Classifications

• • C—CHEMISTRY; METALLURGY
  • C25—ELECTROLYTIC OR ELECTROPHORETIC PROCESSES; APPARATUS THEREFOR
  • C25D—PROCESSES FOR THE ELECTROLYTIC OR ELECTROPHORETIC PRODUCTION OF COATINGS; ELECTROFORMING; APPARATUS THEREFOR
  • C25D3/00—Electroplating: Baths therefor
  • C25D3/02—Electroplating: Baths therefor from solutions
  • C25D3/50—Electroplating: Baths therefor from solutions of platinum group metals
  • C25D3/52—Electroplating: Baths therefor from solutions of platinum group metals characterised by the organic bath constituents used
• • C—CHEMISTRY; METALLURGY
  • C25—ELECTROLYTIC OR ELECTROPHORETIC PROCESSES; APPARATUS THEREFOR
  • C25D—PROCESSES FOR THE ELECTROLYTIC OR ELECTROPHORETIC PRODUCTION OF COATINGS; ELECTROFORMING; APPARATUS THEREFOR
  • C25D3/00—Electroplating: Baths therefor
  • C25D3/02—Electroplating: Baths therefor from solutions
  • C25D3/56—Electroplating: Baths therefor from solutions of alloys
  • C25D3/567—Electroplating: Baths therefor from solutions of alloys containing more than 50% by weight of platinum group metals

Definitions

• the present invention relates to an electrolytic bath intended for deposition electrochemical of palladium or its alloys as well as a process electroplating palladium or one of its alloys.

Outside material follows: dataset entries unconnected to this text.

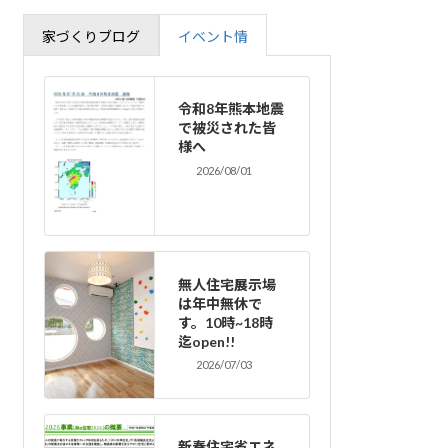
家づくりブログ
イベント情
令和8年熊本地震
で被災された皆
様へ
2026/08/01
無人住宅展示場
は年中無休で
す。10時~18時
迄open!!
2026/07/03
新春住宅省エネ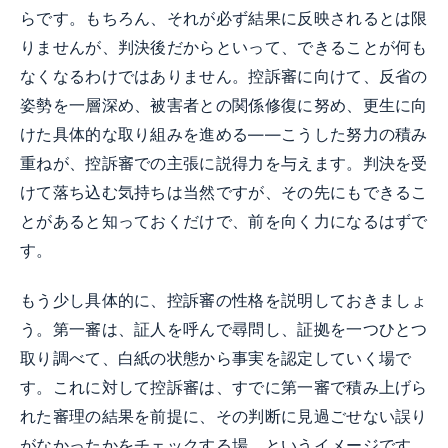
らです。もちろん、それが必ず結果に反映されるとは限
りませんが、判決後だからといって、できることが何も
なくなるわけではありません。控訴審に向けて、反省の
姿勢を一層深め、被害者との関係修復に努め、更生に向
けた具体的な取り組みを進める——こうした努力の積み
重ねが、控訴審での主張に説得力を与えます。判決を受
けて落ち込む気持ちは当然ですが、その先にもできるこ
とがあると知っておくだけで、前を向く力になるはずで
す。
もう少し具体的に、控訴審の性格を説明しておきましょ
う。第一審は、証人を呼んで尋問し、証拠を一つひとつ
取り調べて、白紙の状態から事実を認定していく場で
す。これに対して控訴審は、すでに第一審で積み上げら
れた審理の結果を前提に、その判断に見過ごせない誤り
がなかったかをチェックする場、というイメージです。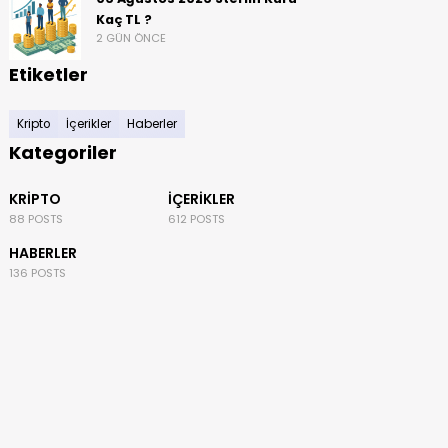
Kaç TL ?
2 GÜN ÖNCE
Etiketler
Kripto
İçerikler
Haberler
Kategoriler
KRIPTO
İÇERIKLER
88 POSTS
612 POSTS
HABERLER
136 POSTS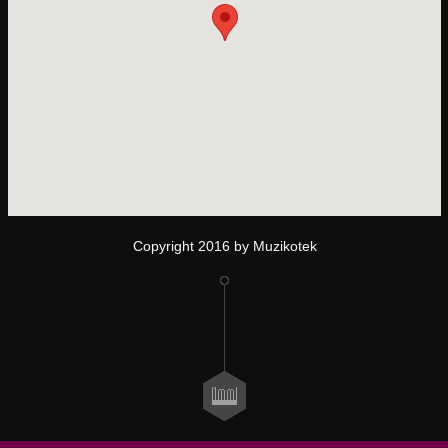
Copyright 2016 by Muzikotek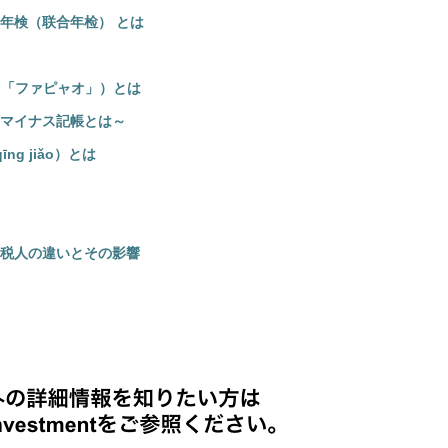
年検（联合年检） とは
o）「ファピャオ」）とは
マイナス記帳とは～
ng jiǎo）とは
税人の違いとその影響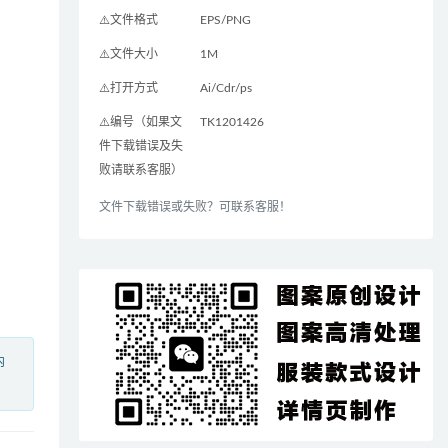
⚠️文件格式
EPS/PNG
⚠️文件大小
1M
⚠️打开方式
Ai/Cdr/ps
⚠️编号（如果文
TK1201426
件下载错误及失
败请联系客服）
文件下载错误或失败？可联系客服！
内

• the electrical contacts and connectors used in the field of electronics use, in finishing, thin layers of precious metals, electrodeposited which must be of suitable gloss, good ductility, non-porous, corrosion-resistant, friction-resistant and have low contact resistances.

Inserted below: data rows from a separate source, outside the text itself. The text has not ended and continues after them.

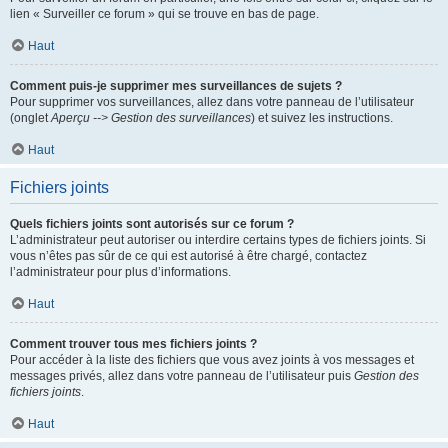
lien « Surveiller ce forum » qui se trouve en bas de page.
Haut
Comment puis-je supprimer mes surveillances de sujets ?
Pour supprimer vos surveillances, allez dans votre panneau de l’utilisateur
(onglet
Aperçu --> Gestion des surveillances
) et suivez les instructions.
Haut
Fichiers joints
Quels fichiers joints sont autorisés sur ce forum ?
L’administrateur peut autoriser ou interdire certains types de fichiers joints. Si
vous n’êtes pas sûr de ce qui est autorisé à être chargé, contactez
l’administrateur pour plus d’informations.
Haut
Comment trouver tous mes fichiers joints ?
Pour accéder à la liste des fichiers que vous avez joints à vos messages et
messages privés, allez dans votre panneau de l’utilisateur puis
Gestion des
fichiers joints
.
Haut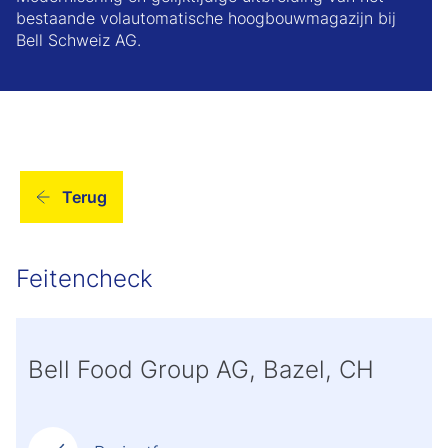
bestaande volautomatische hoogbouwmagazijn bij
Bell Schweiz AG.
Terug
Feitencheck
Bell Food Group AG, Bazel, CH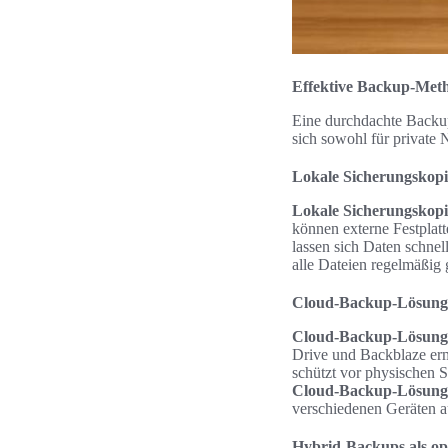
Effektive Backup-Meth
Eine durchdachte Backup
sich sowohl für private 
Lokale Sicherungskopie
Lokale Sicherungskop
können externe Festplat
lassen sich Daten schnel
alle Dateien regelmäßig 
Cloud-Backup-Lösung
Cloud-Backup-Lösung
Drive und Backblaze erm
schützt vor physischen 
Cloud-Backup-Lösung
verschiedenen Geräten a
Hybrid-Backups als op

• the industry began by using deposits, often referred to as "Hard Gold", of gold hardened with small amounts of nickel or codeposited cobalt. Palladium is a precious metal with a lower deposit density (12 g / cm 3 ) than "Hard Gold” deposits (17.3 g / cm 3 ), also with higher hardness and lower porosity. Cheaper, palladium and its alloys have been found suitable for replacing gold for most applications.
• the industry uses thin deposits (also referred to as flash-type deposits) of gold on palladium or on palladium alloys for finishing.
• the palladium alloys used are mainly palladium-nickel, or palladium-silver alloys.
• the barrel, the vibrating basket, the attachment, the discontinuous metallization, continuously high speed, or the jet deposition, also known by the term “jet-plating” deposition, or with the pad are commonly used techniques, for electrodepositing palladium and its alloys.
• the industry is constantly looking for electrolytic baths and more efficient processes. Palladium and its alloys are also used for decorative applications, as an undercoat or as a finish.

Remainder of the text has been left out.